Weshalb gerade das iPad die Dynamik des E-Book-Geschäfts der Buchverlage exponentiell steigern sollte, ist nicht eindeutig zu erkennen.

Thesen zum iPad

  1. Steve Jobs’ Liebling etabliert eine neue Geräteklasse zwischen Smartphone, Netbook und E-Reader. Langfristig könnte es den heimischen PC und das Netbook zumindest teilweise sub­stituieren.
  2. Das iPad ist ein multimedia-taugliches Tablet für das mobile Internet, wird aber wegen seines hohen Gewichts (rund 700 Gramm) nicht zum »Unterwegs«-Gerät.
  3. Es ist Begleiter im täglichen ­Leben, ein Freizeit- und Wohnzimmergerät – stark unterhaltungsbetont, aber auch als Infor­mationsmedium, Organisator und Dateimanager (zum Beispiel Fotoalbum) sinnvoll.
  4. Nur in zweiter Linie ist es als E-Reader gedacht: Die E-Book-Applikationen sind eine verschwindende Größe im Vergleich zu allen anderen Apps (rund 185 000), die es derzeit gibt.
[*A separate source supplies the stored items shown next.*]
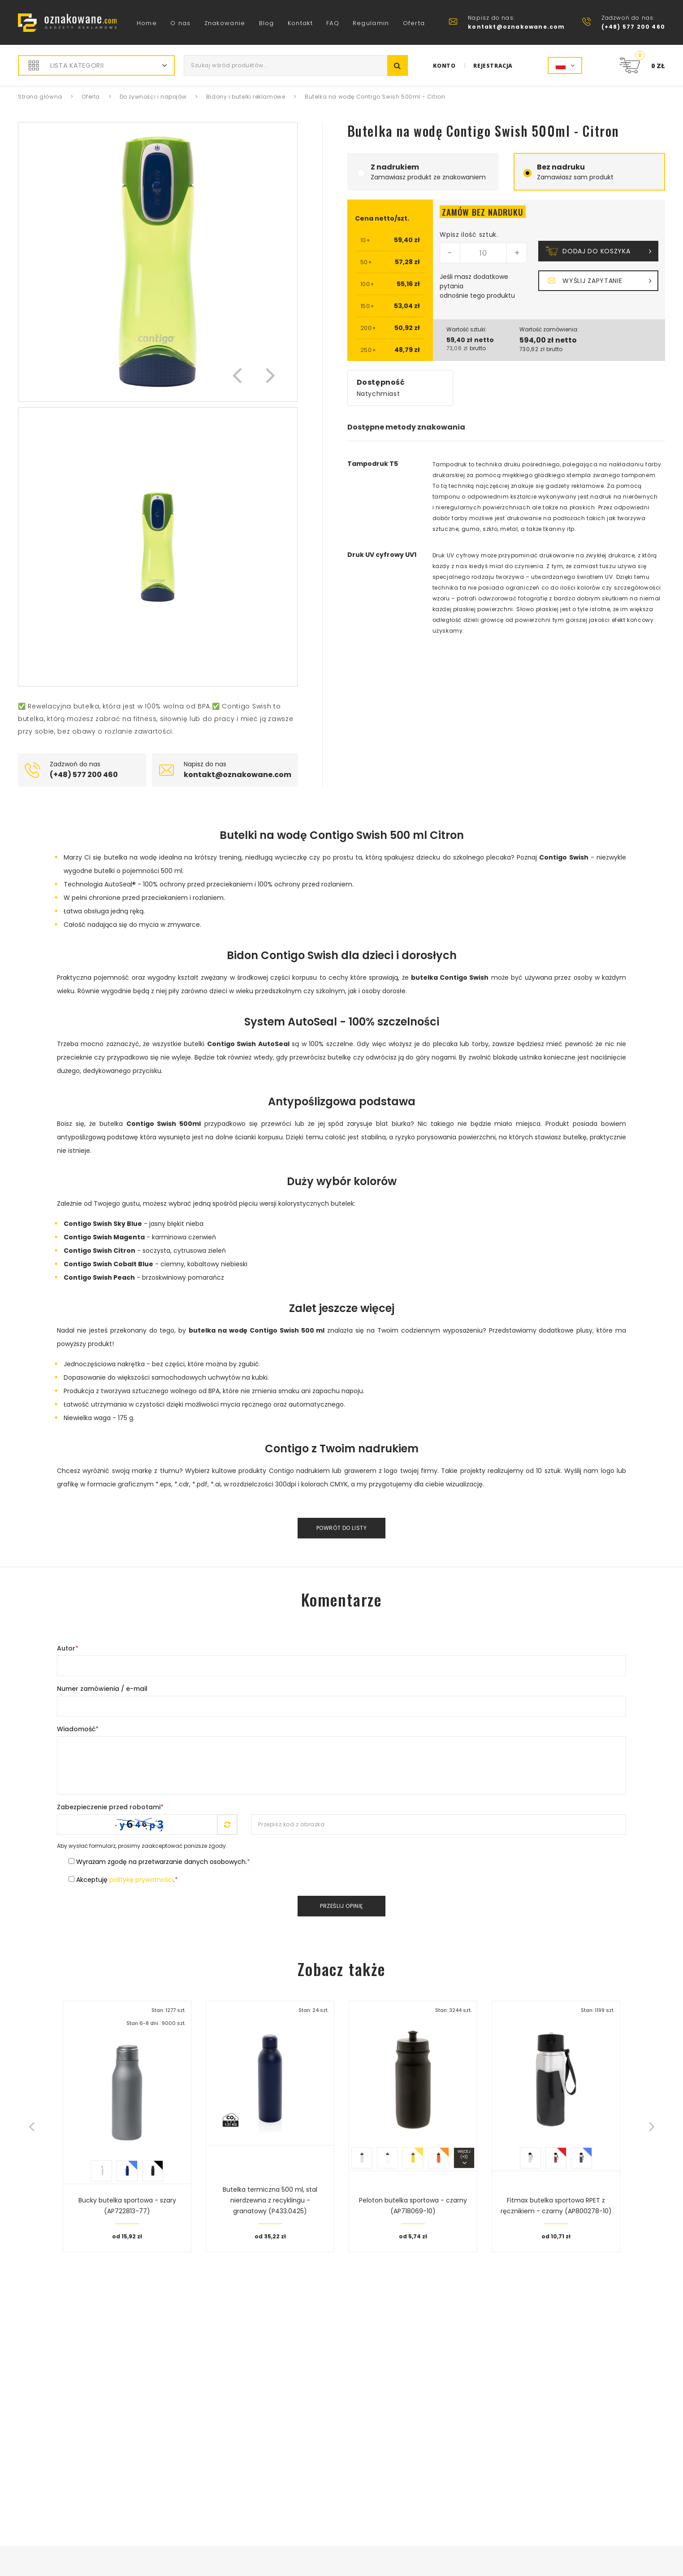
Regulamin (371, 23)
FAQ (332, 23)
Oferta (414, 23)
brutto (478, 348)
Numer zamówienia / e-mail (102, 1688)
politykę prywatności (141, 1879)
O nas (180, 23)
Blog (266, 23)
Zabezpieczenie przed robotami (110, 1807)
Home (147, 23)
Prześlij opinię (341, 1906)
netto (484, 340)
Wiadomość (78, 1729)
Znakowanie (225, 23)
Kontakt (300, 23)
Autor (67, 1648)
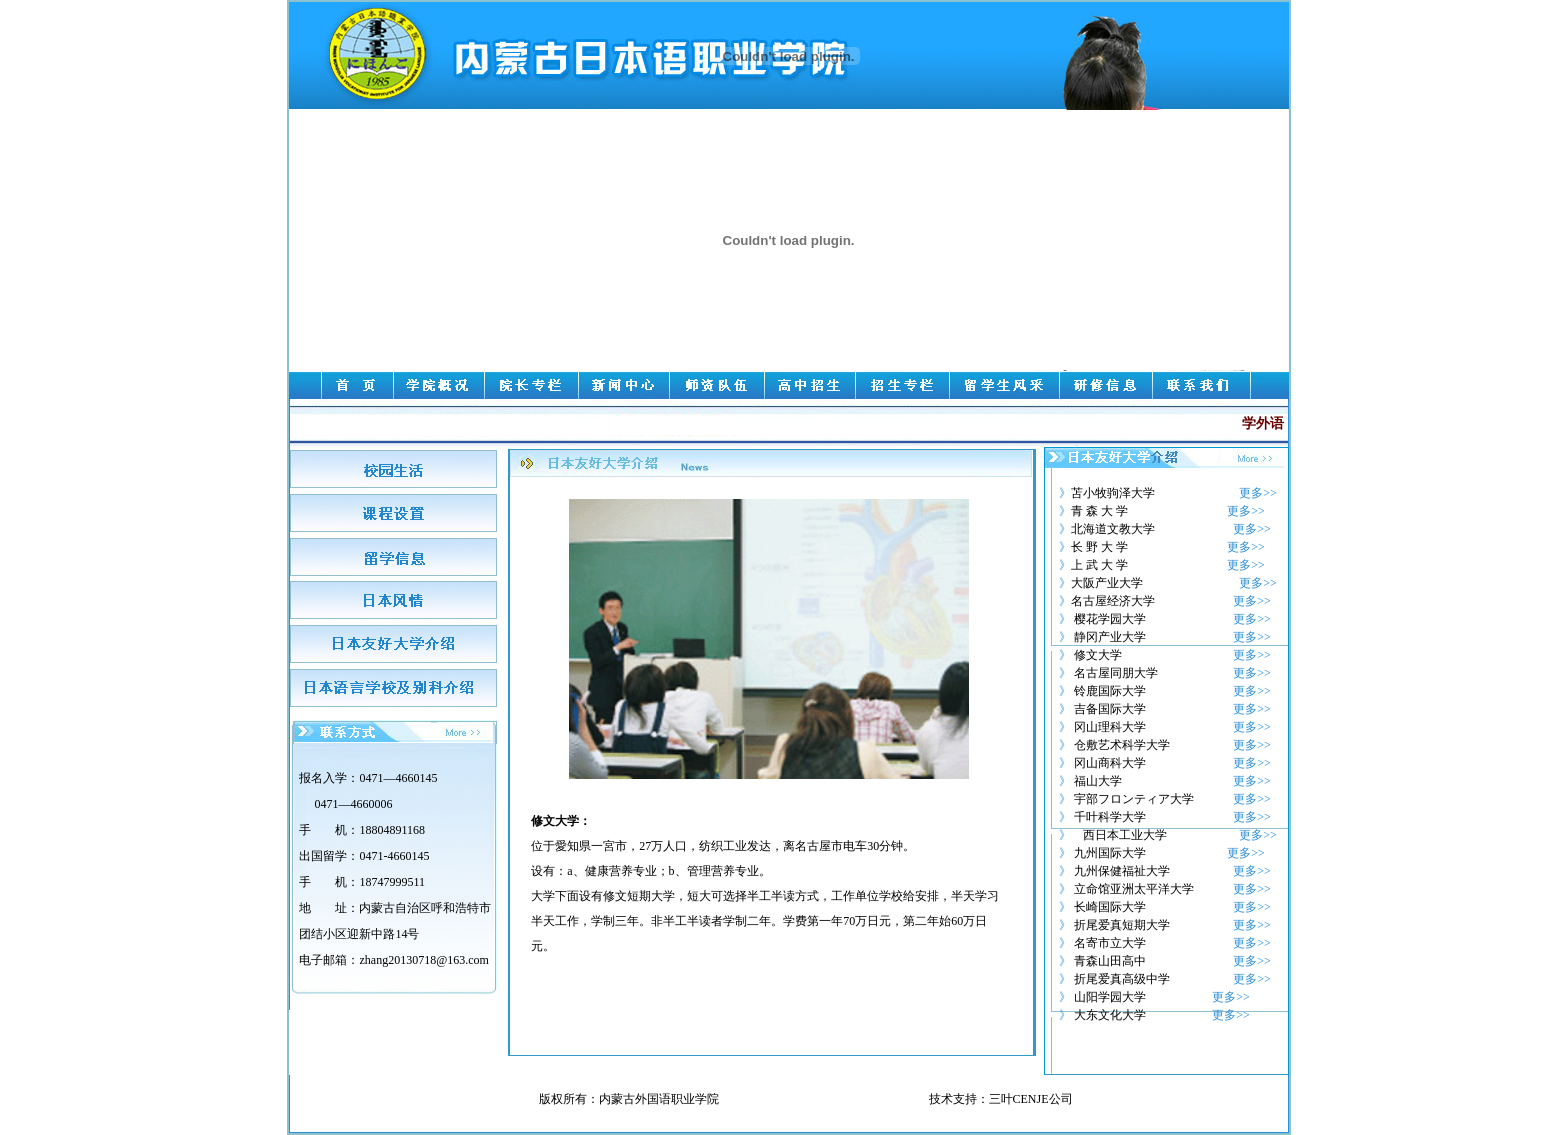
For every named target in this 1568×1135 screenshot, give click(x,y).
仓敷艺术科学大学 (1122, 745)
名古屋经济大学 (1113, 601)
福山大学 (1098, 781)
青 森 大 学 (1099, 511)
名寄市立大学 (1110, 943)
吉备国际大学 (1110, 709)
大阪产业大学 (1107, 583)
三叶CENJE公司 (1031, 1099)
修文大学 (1098, 655)
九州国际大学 (1110, 853)
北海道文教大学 (1113, 529)
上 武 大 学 (1099, 565)
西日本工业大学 (1125, 835)
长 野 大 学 (1099, 547)
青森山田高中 (1110, 961)
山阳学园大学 (1108, 997)
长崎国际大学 (1110, 907)
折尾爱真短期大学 (1122, 925)
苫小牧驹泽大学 (1113, 493)
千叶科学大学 (1110, 817)
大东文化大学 (1110, 1015)
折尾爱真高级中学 (1122, 979)
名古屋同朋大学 (1116, 673)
Studien, die den prozentualen Anteil der App-Nutzung messen, werden zeigen, dass E-Book-Lektüre nur einen Bruchteil der Gerätenutzung ausmacht.
  5. Für die Lektüre umfangreicher Belletristiktitel (vor allem Unter­haltungsliteratur) ist das iPad ungeeignet (siehe Test auf boersenblatt.net/383192). Reiseführer, Koch­­bücher, Bildbände, Special-Interest-Titel und Fachbücher mit ­Grafiken und Tabellen werden die bevorzugten Genres sein.
  6. Das iPad fördert die Entwicklung neuer Buchtypen oder ­Medienformate: Es wird mehr Grenzgänger zwischen Buch, Multi­media und Website geben. Schon heute sind buchbasierte Apps auf dem Markt, die die Struktur des Mediums Buch aufbrechen.
  7. Die Inhaltskontrolle durch Apple schreckt Verlage ab. Direkte Eingriffe oder automatische Wortfilter, die anstößige Inhalte blockieren, erzeugen Misstrauen. Beispiel: Ein Klappentext zu Moby Dick und ein Eintrag zum Sperm Whale (dt. Pottwal) wurden teilweise gesperrt (***** whale).
  8. Der iPad-Hype blendet die Fortschritte bei E-Readern (beispielsweise Farbdisplays) aus. Spezielle Lesegeräte sind zudem wesentlich preisgünstiger (teils unter 200 Euro) als das Einstiegsmodell des iPad (499 Euro).
  9. Noch ist unklar, welche Schnittmenge zwischen PC-, Netbook-, iPhone- und E-Reader-Lesern die Käufergruppe bildet, die auf dem iPad lesen will.
  10. Als E-Book-Reader ist das iPad kein Selbstläufer. Es könnte ein Markterfolg für die Gerätebranche sein, aber Buchhandel und Buchverlage werden davon vermutlich weniger profitieren, als sie es sich derzeit erhoffen; die Chancen für Zeitungs- und Magazinverlage, die das Gerät auf Abonnementbasis subventioniert bereitstellen, scheinen wesentlich größer zu sein.